#### [What you should do]
Work through the material below and tally the lines holding "Trois"; only the tally should be returned.
--- Source material ---
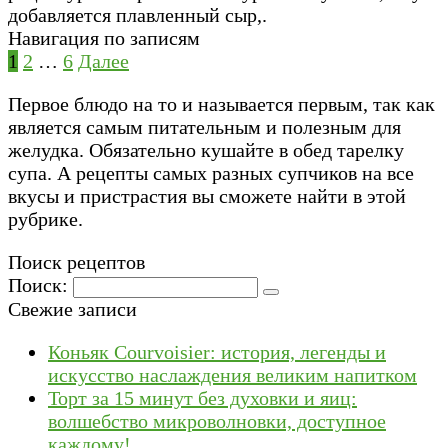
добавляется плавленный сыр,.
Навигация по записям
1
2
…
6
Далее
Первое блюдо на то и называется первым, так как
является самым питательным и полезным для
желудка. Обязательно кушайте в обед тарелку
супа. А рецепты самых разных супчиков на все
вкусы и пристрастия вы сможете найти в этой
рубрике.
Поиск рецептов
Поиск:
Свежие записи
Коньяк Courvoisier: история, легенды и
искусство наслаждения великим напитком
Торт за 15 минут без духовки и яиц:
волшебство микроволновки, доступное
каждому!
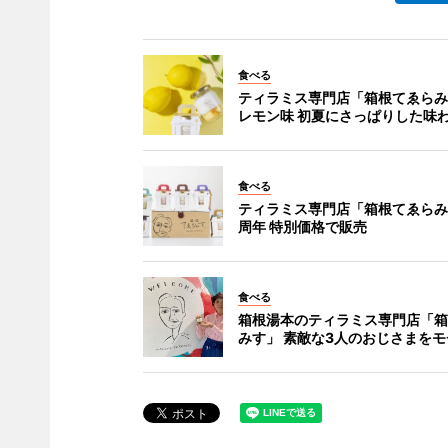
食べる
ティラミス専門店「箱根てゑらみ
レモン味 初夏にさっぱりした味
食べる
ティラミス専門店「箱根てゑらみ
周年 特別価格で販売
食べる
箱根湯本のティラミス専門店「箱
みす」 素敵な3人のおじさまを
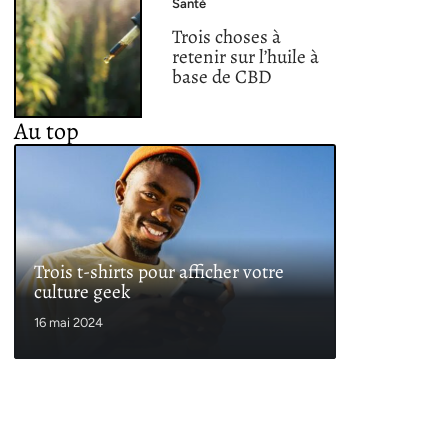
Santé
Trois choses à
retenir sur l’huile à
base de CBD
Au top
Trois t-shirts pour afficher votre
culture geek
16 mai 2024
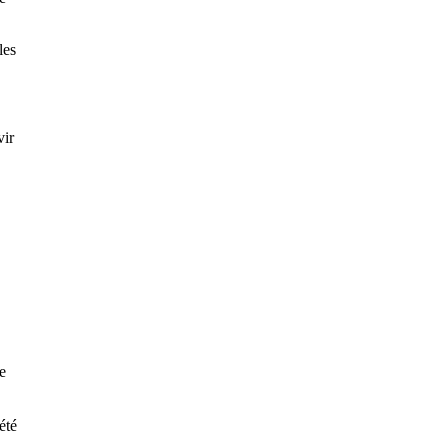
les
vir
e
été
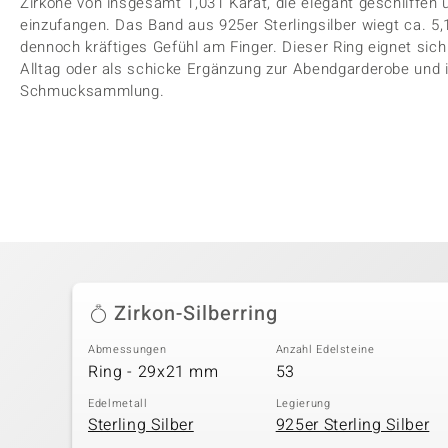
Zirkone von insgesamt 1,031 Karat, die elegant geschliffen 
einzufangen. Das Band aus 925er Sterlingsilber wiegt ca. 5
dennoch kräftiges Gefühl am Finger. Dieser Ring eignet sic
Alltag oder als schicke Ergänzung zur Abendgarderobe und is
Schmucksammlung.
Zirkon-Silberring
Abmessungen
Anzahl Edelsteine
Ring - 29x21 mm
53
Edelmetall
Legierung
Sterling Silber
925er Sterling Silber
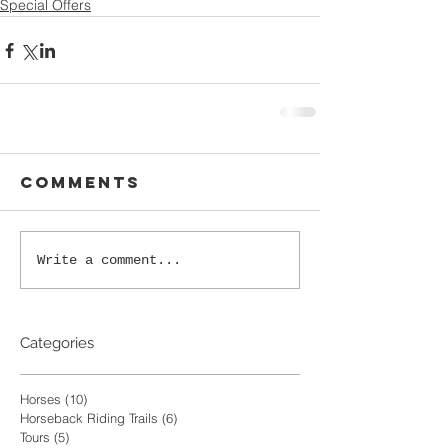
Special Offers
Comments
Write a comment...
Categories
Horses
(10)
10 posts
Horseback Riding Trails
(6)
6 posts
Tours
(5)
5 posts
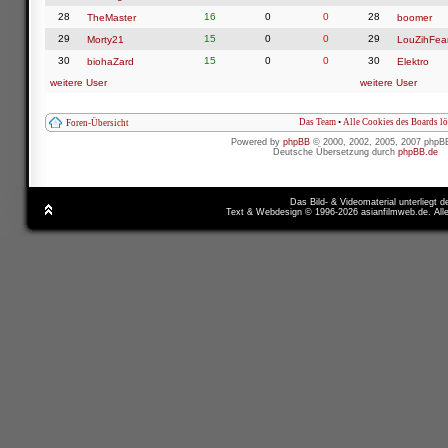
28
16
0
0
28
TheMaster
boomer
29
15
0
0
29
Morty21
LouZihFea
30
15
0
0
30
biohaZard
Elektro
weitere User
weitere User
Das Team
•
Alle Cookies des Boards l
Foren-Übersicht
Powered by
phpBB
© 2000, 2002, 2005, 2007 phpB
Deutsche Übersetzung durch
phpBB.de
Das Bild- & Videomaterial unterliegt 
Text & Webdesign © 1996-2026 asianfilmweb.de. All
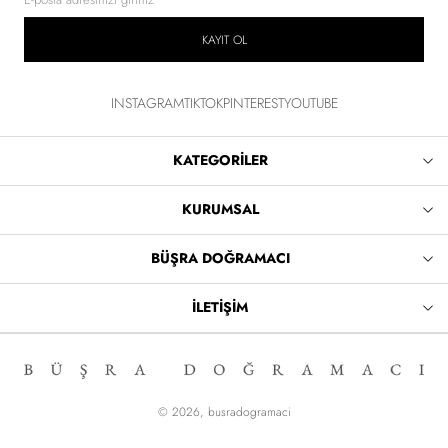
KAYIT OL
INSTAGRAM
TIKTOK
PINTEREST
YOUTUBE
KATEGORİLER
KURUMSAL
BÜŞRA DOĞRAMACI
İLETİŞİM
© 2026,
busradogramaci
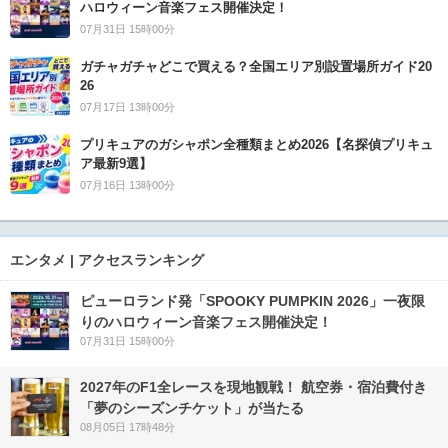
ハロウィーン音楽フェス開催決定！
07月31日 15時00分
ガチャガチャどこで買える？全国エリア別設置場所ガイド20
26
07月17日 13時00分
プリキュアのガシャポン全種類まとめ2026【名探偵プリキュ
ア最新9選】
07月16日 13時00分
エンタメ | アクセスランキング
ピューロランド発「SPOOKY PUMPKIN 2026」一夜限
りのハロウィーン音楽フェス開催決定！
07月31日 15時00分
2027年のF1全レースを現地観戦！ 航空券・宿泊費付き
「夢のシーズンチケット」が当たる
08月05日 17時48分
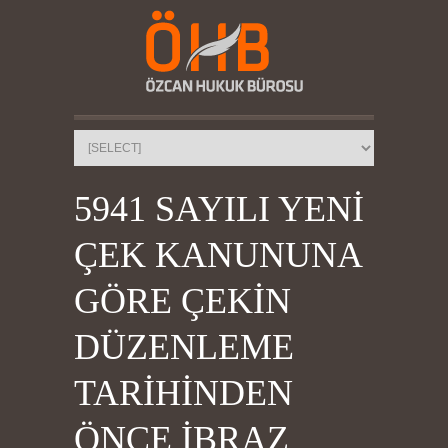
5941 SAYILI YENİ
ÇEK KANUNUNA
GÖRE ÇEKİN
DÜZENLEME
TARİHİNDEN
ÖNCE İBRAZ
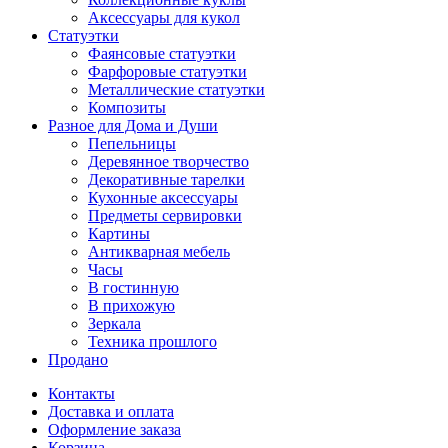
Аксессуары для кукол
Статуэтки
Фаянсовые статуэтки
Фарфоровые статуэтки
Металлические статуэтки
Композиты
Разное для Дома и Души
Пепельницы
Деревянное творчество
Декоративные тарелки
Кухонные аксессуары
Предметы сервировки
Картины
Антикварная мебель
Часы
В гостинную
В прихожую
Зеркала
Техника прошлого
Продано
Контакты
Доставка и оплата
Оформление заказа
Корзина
---
#### [Expected output]
2